Placing infants to sleep on their backs reduces SIDS
Though decades of research show putting infants to sleep on their backs reduces the risk of Sudden Infant Death Syndrome (SIDS), which killed more than 2,000 babies in 2010, many parents aren’t following safe sleep practices.
New research found that nearly 50 percent of infants in this country aren’t being put to sleep on their backs. Two-thirds of babies born at term sleep on their backs, and the rate is even lower among preterm babies. For this study, researchers analyzed nearly 400,000 newborns in 36 states. Wisconsin had the highest rate of safe sleep compliance at 81 percent. Alabama was lowest at 50 percent.
“Given that supine [on the back] sleep positioning significantly reduces an infant’s risk for SIDS, it is worrisome that only two-thirds of full-term infants born in the U.S. are being placed back-to-sleep,” said study author Sunah Hwang, M.D., a neonatologist at Boston Children’s Hospital, in an American Academy of Pediatrics news release. “More concerning is that adherence to safe sleep positioning is even lower for preterm infants who are at even greater risk for SIDS compared to term infants.”

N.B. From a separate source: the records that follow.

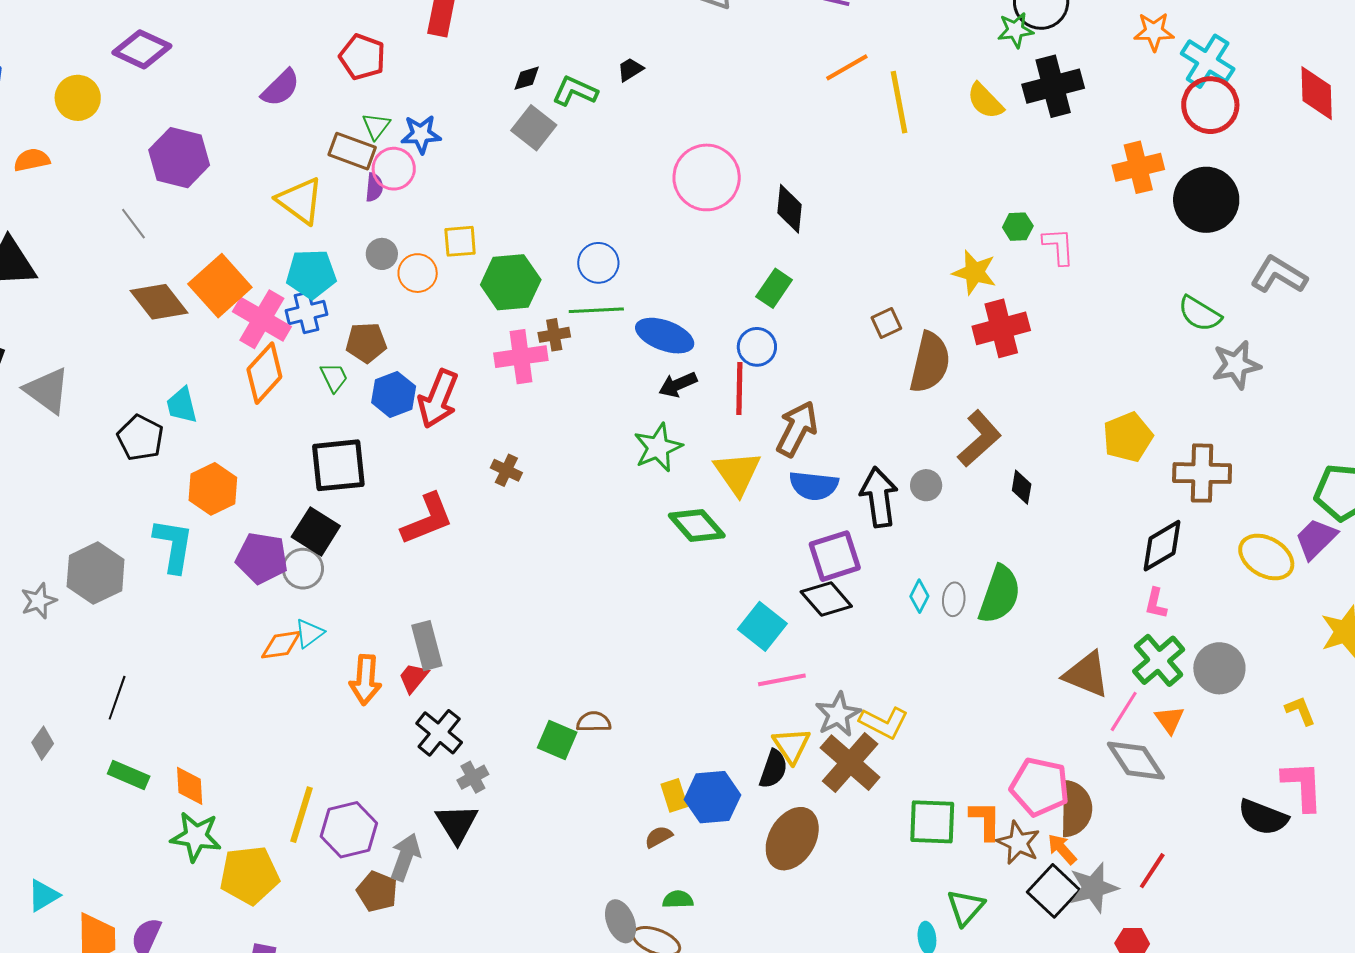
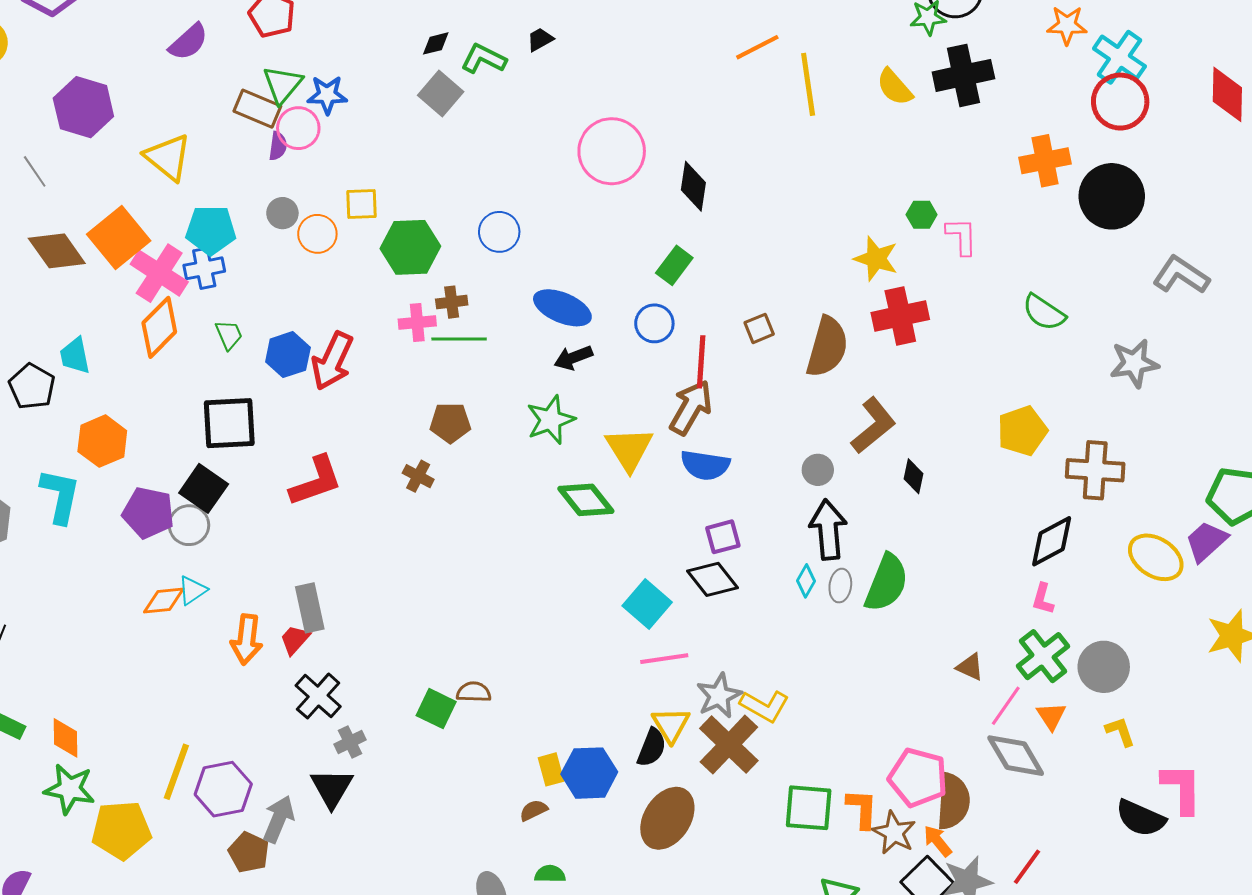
green triangle: (376, 126) -> (283, 84), size x1.4
yellow triangle: (300, 201) -> (168, 157), moved
green line: (596, 310) -> (459, 339), moved
green semicircle: (1200, 314) -> (1044, 312), moved
brown square: (886, 323) -> (759, 328), moved
brown pentagon: (366, 343) -> (450, 423), moved
pink cross: (521, 357) -> (417, 322), size x0.7
red line: (739, 388) -> (701, 362), moved
brown cross: (506, 470) -> (418, 476), moved
black arrow: (879, 497) -> (828, 530), moved
purple square: (835, 556) -> (723, 537), size x0.7
brown triangle: (1086, 674) -> (970, 667), size x0.6
yellow L-shape: (1300, 711) -> (1120, 732), moved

This is particularly troubling for black women, who have double the rates of prematurity.
Though experts don’t know exactly why SIDS strikes, they do know the syndrome kills more infants aged 1 year or younger than any other cause. “The Back-to-Sleep campaign reduced the rate of SIDS by 50 percent in the 1990s,” Dr. Hwang said. “Since 2001, this rate has remained stagnant.”

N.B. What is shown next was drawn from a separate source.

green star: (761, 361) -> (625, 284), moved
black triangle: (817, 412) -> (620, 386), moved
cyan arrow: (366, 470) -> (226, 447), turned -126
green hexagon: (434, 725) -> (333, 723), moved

A second study surveying 1,030 moms in the U.S. found that a quarter of moms of color are endangering their newborns at bedtime. Twenty-two percent of black mothers put their babies to sleep on their stomachs (10 percent of white moms and 7 percent of Hispanic moms did this). And 28 percent of Hispanic moms share beds with their infants, a practice 18 percent of blacks and 14 percent of whites did.